Good day to you, Thomas.

On 27/10/2021 13:57, Thomas Monjalon wrote:
27/10/2021 11:55, Ivan Malov:
Hi Thomas,

On 27/10/2021 12:46, Thomas Monjalon wrote:
27/10/2021 11:00, Ivan Malov:
There are PMDs which do not support flow offloads at all.
In such cases, the API in question returns ENOTSUP. This
is too loud. Restructure the code to avoid spamming logs.

Fixes: 1179f05cc9a0 ("ethdev: query proxy port to manage transfer flows")

Signed-off-by: Ivan Malov <ivan.ma...@oktetlabs.ru>
---
--- a/lib/ethdev/rte_flow.c
+++ b/lib/ethdev/rte_flow.c
@@ -1335,10 +1335,7 @@ rte_flow_pick_transfer_proxy(uint16_t port_id, uint16_t 
*proxy_port_id,
        const struct rte_flow_ops *ops = rte_flow_ops_get(port_id, error);
        struct rte_eth_dev *dev;
- if (unlikely(ops == NULL))
-               return -rte_errno;
-
-       if (ops->pick_transfer_proxy == NULL) {
+       if (ops == NULL || ops->pick_transfer_proxy == NULL) {
                *proxy_port_id = port_id;
                return 0;
        }

I prefer this logic.

Thank you.

You could add a comment to say that the current port is the default.

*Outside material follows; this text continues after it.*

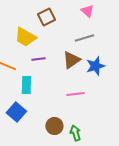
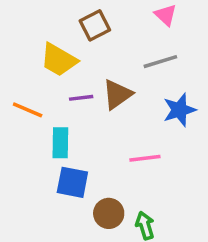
brown triangle: (71, 60) -> (117, 94), moved
blue square: (16, 112) -> (72, 182), moved, turned -30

As far as I remember, the comment ("note") is already in place (rte_flow.h).

I meant adding a comment in the implementation above.

Technically, I don't object adding it. But isn't the
idea expressed clear enough by the code itself?


There is also this logic in testpmd:

      port->flow_transfer_proxy = port_id;
      if (!is_proc_primary())
          return;

Could we manage secondary process case inside the API?

Shouldn't we manage secondary process in *all* flow APIs then?

Hmm, yes logically we should not care about secondary process at all in 
rte_flow.
OK to leave it as is.

Thank you.


One more comment, for testpmd,
we are calling rte_flow_pick_transfer_proxy even if we do not config any 
transfer flow.
It is called always in init_config_port_offloads().
It looks wrong. Can we call it only when needed?

In which way does it look wrong? Does it inflict error(s), malfunction,
performance drops? Please elaborate.

It is testing a function that we don't intend to test in a basic use case.

Not really. The original idea is to invoke this API only once, on
port (re-)plug and remember the proxy port ID to be used on each
flow create invocation. Theoretically, when the new asynchronous
flow API arrives, this approach will be even more to the point.

A driver can introduce a malfunction with this API while
we don't use rte_flow at all in the test scenario.

Fat chance. Even if that happens, it will draw attention. It is
the duty of test-pmd to detect such malfunction after all. If
the current code comes across a bug in some driver, it should
be good, shouldn't it? Test coverage gets extended, right?